WHAT IS NEEDED — Leave out the pictures and output the data verbatim.

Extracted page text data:
++++++++++++++++++++

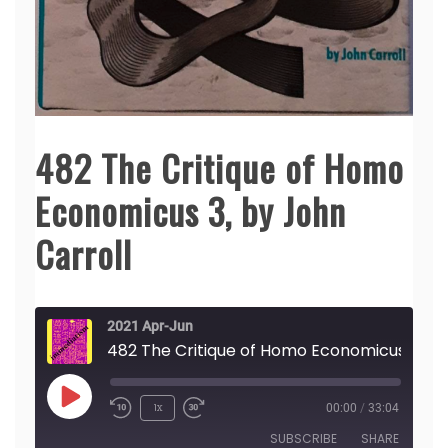
482 The Critique of Homo
Economicus 3, by John
Carroll
2021 Apr-Jun
482 The Crit
Play
1x
00:00
/
33:04
Episode
SUBSCRIBE
SHARE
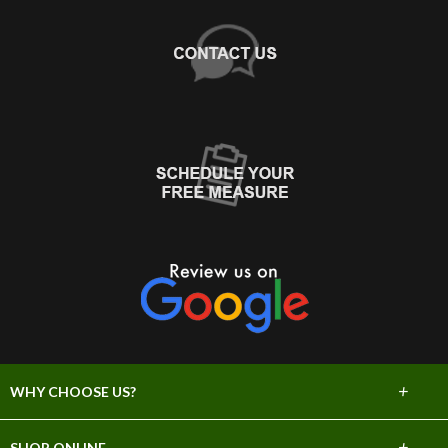
+
WHY CHOOSE US?
About Us
+
SHOP ONLINE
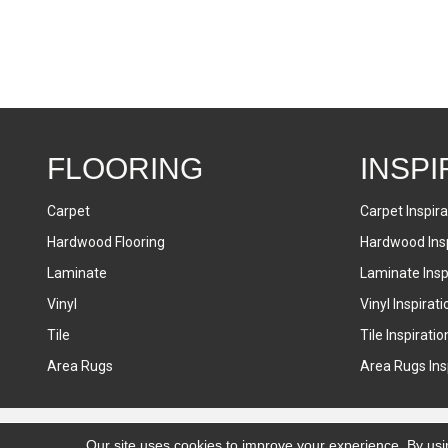
FLOORING
INSPI
Carpet
Carpet Inspira
Hardwood Flooring
Hardwood Insp
Laminate
Laminate Inspi
Vinyl
Vinyl Inspirati
Tile
Tile Inspiratio
Area Rugs
Area Rugs Insp
Accessibility
Terms & Conditions
Privacy Policy
Sitemap
Our site uses cookies to improve your experience. By usi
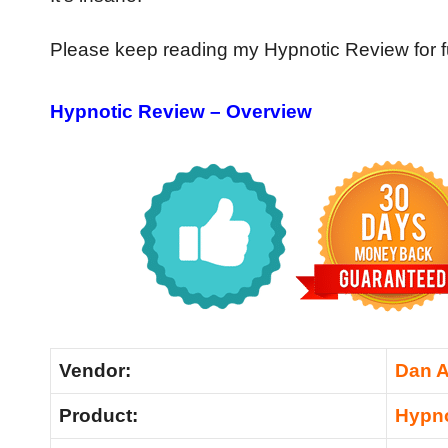
Please keep reading my Hypnotic Review for fu
Hypnotic Review – Overview
Vendor:
Dan A
Product:
Hypno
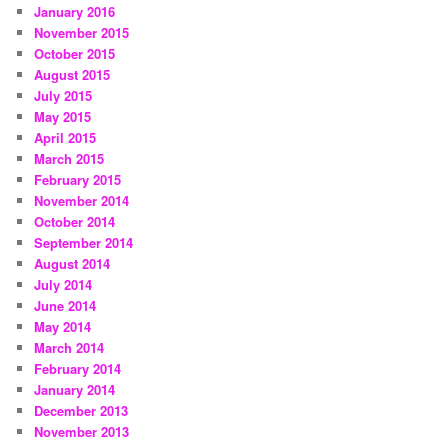
January 2016
November 2015
October 2015
August 2015
July 2015
May 2015
April 2015
March 2015
February 2015
November 2014
October 2014
September 2014
August 2014
July 2014
June 2014
May 2014
March 2014
February 2014
January 2014
December 2013
November 2013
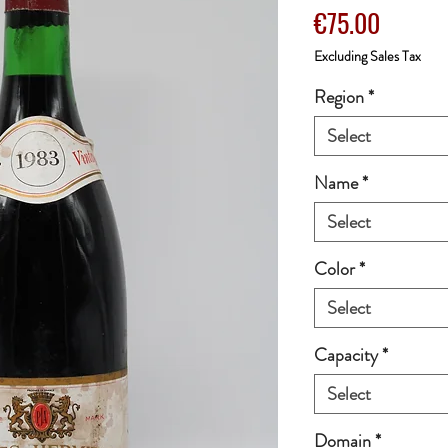
Price
€75.00
Excluding Sales Tax
Region
*
Select
Name
*
Select
Color
*
Select
Capacity
*
Select
Domain
*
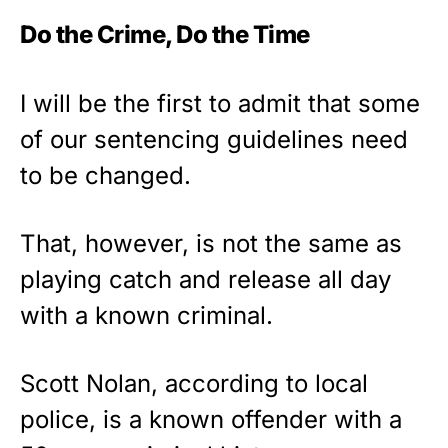
Do the Crime, Do the Time
I will be the first to admit that some
of our sentencing guidelines need
to be changed.
That, however, is not the same as
playing catch and release all day
with a known criminal.
Scott Nolan, according to local
police, is a known offender with a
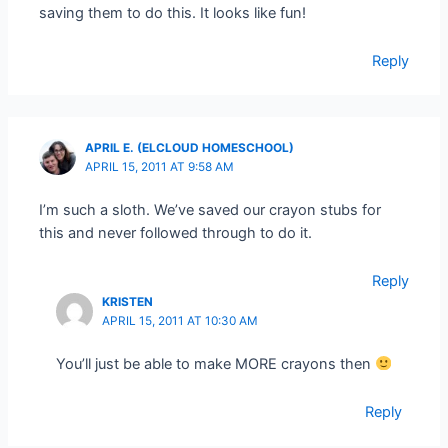
saving them to do this. It looks like fun!
Reply
APRIL E. (ELCLOUD HOMESCHOOL)
APRIL 15, 2011 AT 9:58 AM
I’m such a sloth. We’ve saved our crayon stubs for
this and never followed through to do it.
Reply
KRISTEN
APRIL 15, 2011 AT 10:30 AM
You’ll just be able to make MORE crayons then
Reply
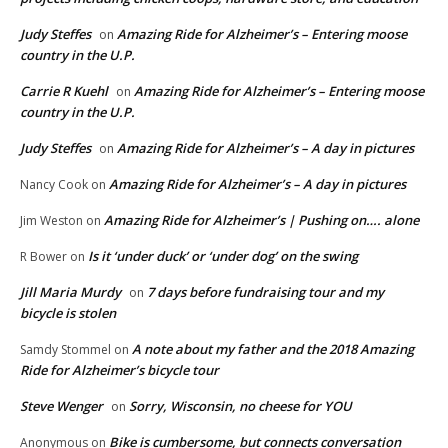
Judy Steffes
Amazing Ride for Alzheimer’s – Entering moose
on
country in the U.P.
Carrie R Kuehl
Amazing Ride for Alzheimer’s – Entering moose
on
country in the U.P.
Judy Steffes
Amazing Ride for Alzheimer’s – A day in pictures
on
Amazing Ride for Alzheimer’s – A day in pictures
Nancy Cook
on
Amazing Ride for Alzheimer’s | Pushing on…. alone
Jim Weston
on
Is it ‘under duck’ or ‘under dog’ on the swing
R Bower
on
Jill Maria Murdy
7 days before fundraising tour and my
on
bicycle is stolen
A note about my father and the 2018 Amazing
Samdy Stommel
on
Ride for Alzheimer’s bicycle tour
Steve Wenger
Sorry, Wisconsin, no cheese for YOU
on
Bike is cumbersome, but connects conversation
Anonymous
on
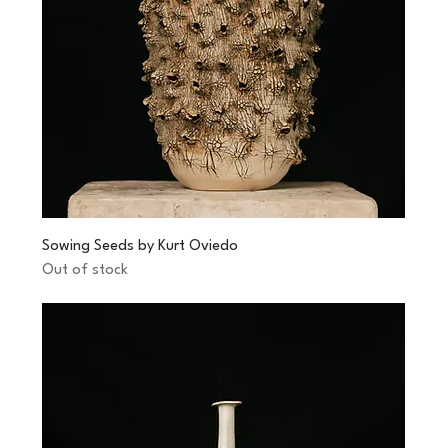
Sowing Seeds by Kurt Oviedo
Out of stock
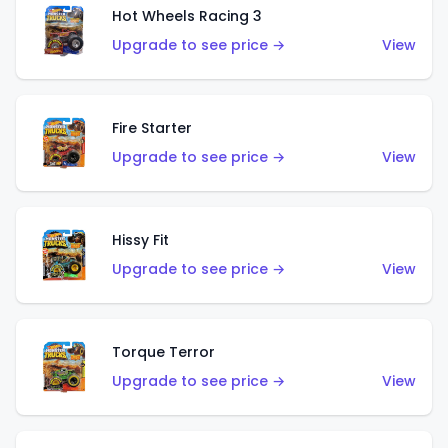
Hot Wheels Racing 3
Upgrade to see price →
View
Fire Starter
Upgrade to see price →
View
Hissy Fit
Upgrade to see price →
View
Torque Terror
Upgrade to see price →
View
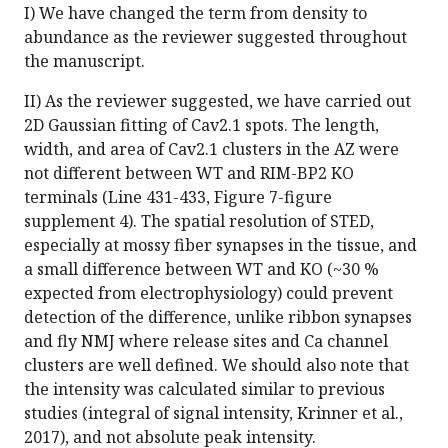
I) We have changed the term from density to
abundance as the reviewer suggested throughout
the manuscript.
II) As the reviewer suggested, we have carried out
2D Gaussian fitting of Cav2.1 spots. The length,
width, and area of Cav2.1 clusters in the AZ were
not different between WT and RIM-BP2 KO
terminals (Line 431-433, Figure 7-figure
supplement 4). The spatial resolution of STED,
especially at mossy fiber synapses in the tissue, and
a small difference between WT and KO (~30 %
expected from electrophysiology) could prevent
detection of the difference, unlike ribbon synapses
and fly NMJ where release sites and Ca channel
clusters are well defined. We should also note that
the intensity was calculated similar to previous
studies (integral of signal intensity, Krinner et al.,
2017), and not absolute peak intensity.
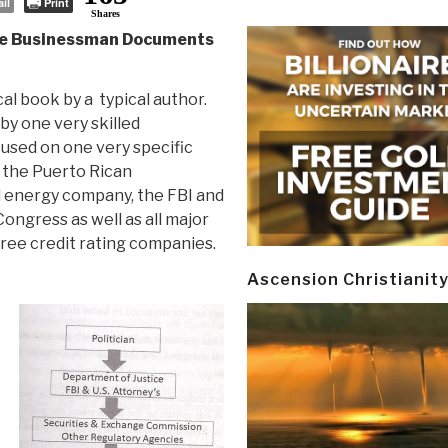
il
Print
Shares
gle Businessman Documents
ical book by a typical author.
 by one very skilled
used on one very specific
s the Puerto Rican
energy company, the FBI and
ongress as well as all major
ree credit rating companies.
Ascension Christianit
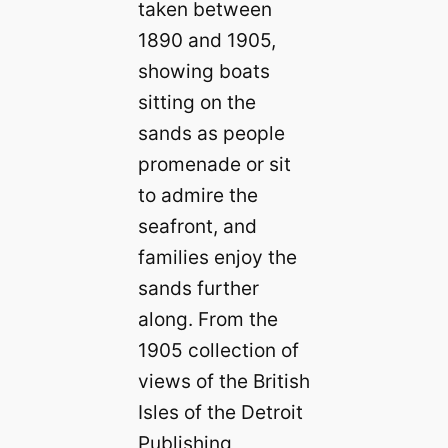
taken between
1890 and 1905,
showing boats
sitting on the
sands as people
promenade or sit
to admire the
seafront, and
families enjoy the
sands further
along. From the
1905 collection of
views of the British
Isles of the Detroit
Publishing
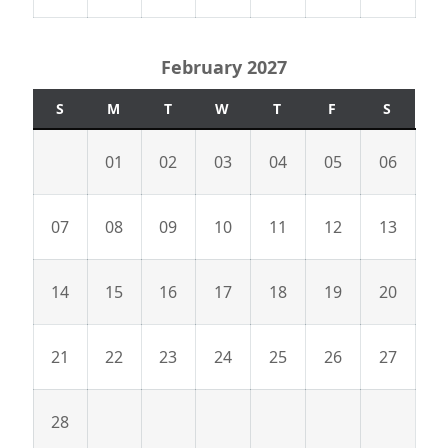
February 2027
S
M
T
W
T
F
S
01
02
03
04
05
06
07
08
09
10
11
12
13
14
15
16
17
18
19
20
21
22
23
24
25
26
27
28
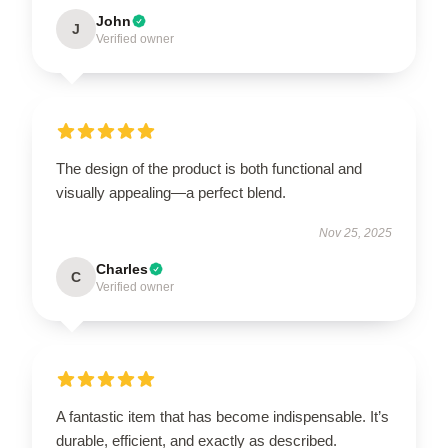
John
J
Verified owner
The design of the product is both functional and
visually appealing—a perfect blend.
Nov 25, 2025
Charles
C
Verified owner
A fantastic item that has become indispensable. It’s
durable, efficient, and exactly as described.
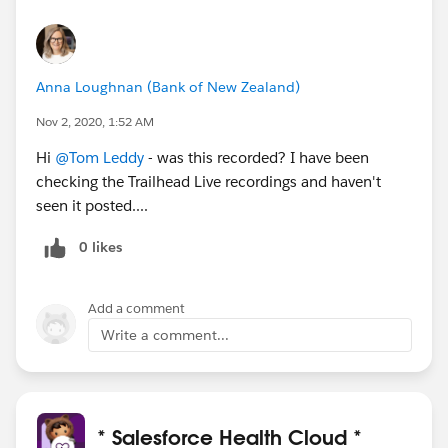
Anna Loughnan (Bank of New Zealand)
Nov 2, 2020, 1:52 AM
Hi
@Tom Leddy
- was this recorded? I have been
checking the Trailhead Live recordings and haven't
seen it posted....
0 likes
Add a comment
Write a comment...
* Salesforce Health Cloud *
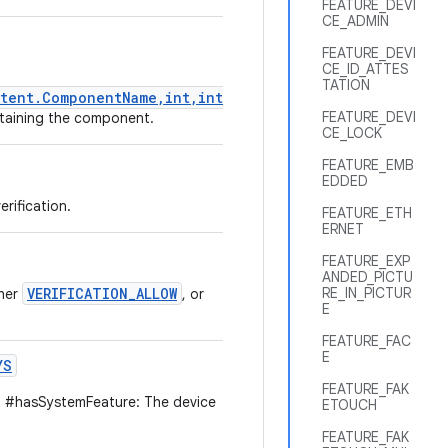
FEATURE_DEVI
CE_ADMIN
FEATURE_DEVI
CE_ID_ATTES
TATION
tent.ComponentName,int,int)
FEATURE_DEVI
ontaining the component.
CE_LOCK
FEATURE_EMB
EDDED
rification.
FEATURE_ETH
ERNET
FEATURE_EXP
ANDED_PICTU
VERIFICATION_ALLOW
RE_IN_PICTUR
ther
, or
E
FEATURE_FAC
E
YS
FEATURE_FAK
 #hasSystemFeature: The device
ETOUCH
FEATURE_FAK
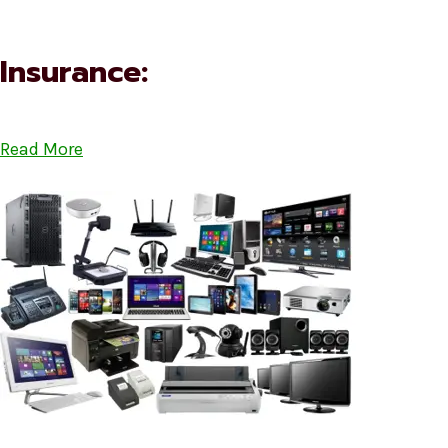
Insurance:
Read More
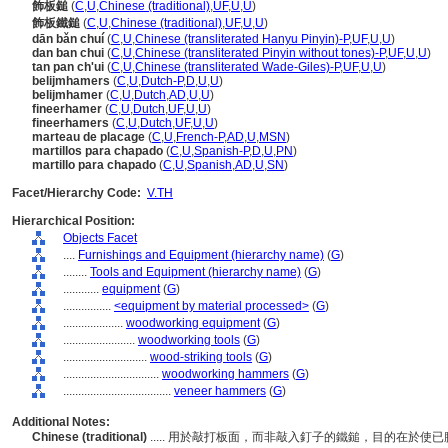
飾板鎚
(
C
,
U
,
Chinese (traditional)
,
UF
,
U
,
U
)
飾板鐵鎚
(
C
,
U
,
Chinese (traditional)
,
UF
,
U
,
U
)
dān bǎn chuí
(
C
,
U
,
Chinese (transliterated Hanyu Pinyin)-P
,
UF
,
U
,
U
)
dan ban chui
(
C
,
U
,
Chinese (transliterated Pinyin without tones)-P
,
UF
,
U
,
U
)
tan pan ch'ui
(
C
,
U
,
Chinese (transliterated Wade-Giles)-P
,
UF
,
U
,
U
)
belijmhamers
(
C
,
U
,
Dutch-P
,
D
,
U
,
U
)
belijmhamer
(
C
,
U
,
Dutch
,
AD
,
U
,
U
)
fineerhamer
(
C
,
U
,
Dutch
,
UF
,
U
,
U
)
fineerhamers
(
C
,
U
,
Dutch
,
UF
,
U
,
U
)
marteau de placage
(
C
,
U
,
French-P
,
AD
,
U
,
MSN
)
martillos para chapado
(
C
,
U
,
Spanish-P
,
D
,
U
,
PN
)
martillo para chapado
(
C
,
U
,
Spanish
,
AD
,
U
,
SN
)
Facet/Hierarchy Code:
V.TH
Hierarchical Position:
Objects Facet
....
Furnishings and Equipment (hierarchy name)
(
G
)
........
Tools and Equipment (hierarchy name)
(
G
)
............
equipment
(
G
)
................
<equipment by material processed>
(
G
)
....................
woodworking equipment
(
G
)
........................
woodworking tools
(
G
)
............................
wood-striking tools
(
G
)
................................
woodworking hammers
(
G
)
....................................
veneer hammers
(
G
)
Additional Notes:
Chinese (traditional)
..... 用於敲打板面，而非敲入釘子的鐵鎚，目的在於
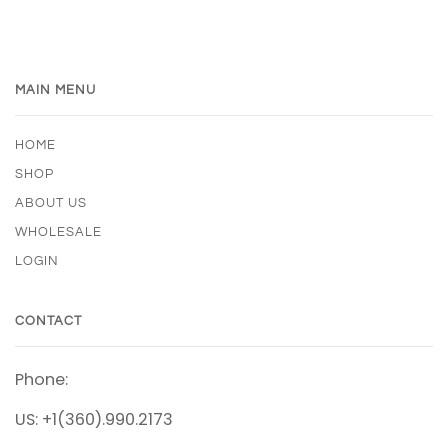
MAIN MENU
HOME
SHOP
ABOUT US
WHOLESALE
LOGIN
CONTACT
Phone:
US: +1(360).990.2173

++++++++++++++++++++

SOLUTION TO THIS PROBLEM —
482 The Critique of Homo
Economicus 3, by John
Carroll
2021 Apr-Jun
482 The Crit
Play
1x
00:00
/
33:04
Episode
SUBSCRIBE
SHARE
+
WHY CHOOSE US?
About Us
+
SHOP ONLINE
FLOORING
INSPI
Carpet
Carpet Inspira
Hardwood Flooring
Hardwood Insp
Laminate
Laminate Inspi
Vinyl
Vinyl Inspirati
Tile
Tile Inspiratio
Area Rugs
Area Rugs Insp
Accessibility
Terms & Conditions
Privacy Policy
Sitemap
Our site uses cookies to improve your experience. By usi
Please keep reading my Hypnotic Review for fu
Hypnotic Review – Overview
Vendor:
Dan A
Product:
Hypno
January 2016
November 2015
October 2015
August 2015
July 2015
May 2015
April 2015
March 2015
February 2015
November 2014
October 2014
September 2014
August 2014
July 2014
June 2014
May 2014
March 2014
February 2014
January 2014
December 2013
November 2013
Price
€75.00
Excluding Sales Tax
Region
*
Select
Name
*
Select
Color
*
Select
Capacity
*
Select
Domain
*
Do the Crime, Do the Time
I will be the first to admit that some
of our sentencing guidelines need
to be changed.
That, however, is not the same as
playing catch and release all day
with a known criminal.
Scott Nolan, according to local
police, is a known offender with a
saving them to do this. It looks like fun!
Reply
APRIL E. (ELCLOUD HOMESCHOOL)
APRIL 15, 2011 AT 9:58 AM
I’m such a sloth. We’ve saved our crayon stubs for
this and never followed through to do it.
Reply
KRISTEN
APRIL 15, 2011 AT 10:30 AM
You’ll just be able to make MORE crayons then
Reply
Judy Steffes
Amazing Ride for Alzheimer’s – Entering moose
on
country in the U.P.
Carrie R Kuehl
Amazing Ride for Alzheimer’s – Entering moose
on
country in the U.P.
Judy Steffes
Amazing Ride for Alzheimer’s – A day in pictures
on
Amazing Ride for Alzheimer’s – A day in pictures
Nancy Cook
on
Amazing Ride for Alzheimer’s | Pushing on…. alone
Jim Weston
on
Is it ‘under duck’ or ‘under dog’ on the swing
R Bower
on
Jill Maria Murdy
7 days before fundraising tour and my
on
bicycle is stolen
A note about my father and the 2018 Amazing
Samdy Stommel
on
Ride for Alzheimer’s bicycle tour
Steve Wenger
Sorry, Wisconsin, no cheese for YOU
on
Bike is cumbersome, but connects conversation
Anonymous
on
Sowing Seeds by Kurt Oviedo
Out of stock
Hot Wheels Racing 3
Upgrade to see price →
View
Fire Starter
Upgrade to see price →
View
Hissy Fit
Upgrade to see price →
View
Torque Terror
Upgrade to see price →
View
I) We have changed the term from density to
abundance as the reviewer suggested throughout
the manuscript.
II) As the reviewer suggested, we have carried out
2D Gaussian fitting of Cav2.1 spots. The length,
width, and area of Cav2.1 clusters in the AZ were
not different between WT and RIM-BP2 KO
terminals (Line 431-433, Figure 7-figure
supplement 4). The spatial resolution of STED,
especially at mossy fiber synapses in the tissue, and
a small difference between WT and KO (~30 %
expected from electrophysiology) could prevent
detection of the difference, unlike ribbon synapses
and fly NMJ where release sites and Ca channel
clusters are well defined. We should also note that
the intensity was calculated similar to previous
studies (integral of signal intensity, Krinner et al.,
2017), and not absolute peak intensity.
il
Print
Shares
gle Businessman Documents
ical book by a typical author.
 by one very skilled
used on one very specific
s the Puerto Rican
energy company, the FBI and
ongress as well as all major
ree credit rating companies.
Ascension Christianit
taken between
1890 and 1905,
showing boats
sitting on the
sands as people
promenade or sit
to admire the
seafront, and
families enjoy the
sands further
along. From the
1905 collection of
views of the British
Isles of the Detroit
Publishing
February 2027
S
M
T
W
T
F
S
01
02
03
04
05
06
07
08
09
10
11
12
13
14
15
16
17
18
19
20
21
22
23
24
25
26
27
28
John
J
Verified owner
The design of the product is both functional and
visually appealing—a perfect blend.
Nov 25, 2025
Charles
C
Verified owner
A fantastic item that has become indispensable. It’s
durable, efficient, and exactly as described.
Anna Loughnan (Bank of New Zealand)
Nov 2, 2020, 1:52 AM
Hi
@Tom Leddy
- was this recorded? I have been
checking the Trailhead Live recordings and haven't
seen it posted....
0 likes
Add a comment
Write a comment...
* Salesforce Health Cloud *
FEATURE_DEVI
CE_ADMIN
FEATURE_DEVI
CE_ID_ATTES
TATION
tent.ComponentName,int,int)
FEATURE_DEVI
ontaining the component.
CE_LOCK
FEATURE_EMB
EDDED
rification.
FEATURE_ETH
ERNET
FEATURE_EXP
ANDED_PICTU
VERIFICATION_ALLOW
RE_IN_PICTUR
ther
, or
E
FEATURE_FAC
E
YS
FEATURE_FAK
 #hasSystemFeature: The device
ETOUCH
FEATURE_FAK
Insurance:
Read More
飾板鎚
(
C
,
U
,
Chinese (traditional)
,
UF
,
U
,
U
)
飾板鐵鎚
(
C
,
U
,
Chinese (traditional)
,
UF
,
U
,
U
)
dān bǎn chuí
(
C
,
U
,
Chinese (transliterated Hanyu Pinyin)-P
,
UF
,
U
,
U
)
dan ban chui
(
C
,
U
,
Chinese (transliterated Pinyin without tones)-P
,
UF
,
U
,
U
)
tan pan ch'ui
(
C
,
U
,
Chinese (transliterated Wade-Giles)-P
,
UF
,
U
,
U
)
belijmhamers
(
C
,
U
,
Dutch-P
,
D
,
U
,
U
)
belijmhamer
(
C
,
U
,
Dutch
,
AD
,
U
,
U
)
fineerhamer
(
C
,
U
,
Dutch
,
UF
,
U
,
U
)
fineerhamers
(
C
,
U
,
Dutch
,
UF
,
U
,
U
)
marteau de placage
(
C
,
U
,
French-P
,
AD
,
U
,
MSN
)
martillos para chapado
(
C
,
U
,
Spanish-P
,
D
,
U
,
PN
)
martillo para chapado
(
C
,
U
,
Spanish
,
AD
,
U
,
SN
)
Facet/Hierarchy Code:
V.TH
Hierarchical Position:
Objects Facet
....
Furnishings and Equipment (hierarchy name)
(
G
)
........
Tools and Equipment (hierarchy name)
(
G
)
............
equipment
(
G
)
................
<equipment by material processed>
(
G
)
....................
woodworking equipment
(
G
)
........................
woodworking tools
(
G
)
............................
wood-striking tools
(
G
)
................................
woodworking hammers
(
G
)
....................................
veneer hammers
(
G
)
Additional Notes:
Chinese (traditional)
..... 用於敲打板面，而非敲入釘子的鐵鎚，目的在於
MAIN MENU
HOME
SHOP
ABOUT US
WHOLESALE
LOGIN
CONTACT
Phone:
US: +1(360).990.2173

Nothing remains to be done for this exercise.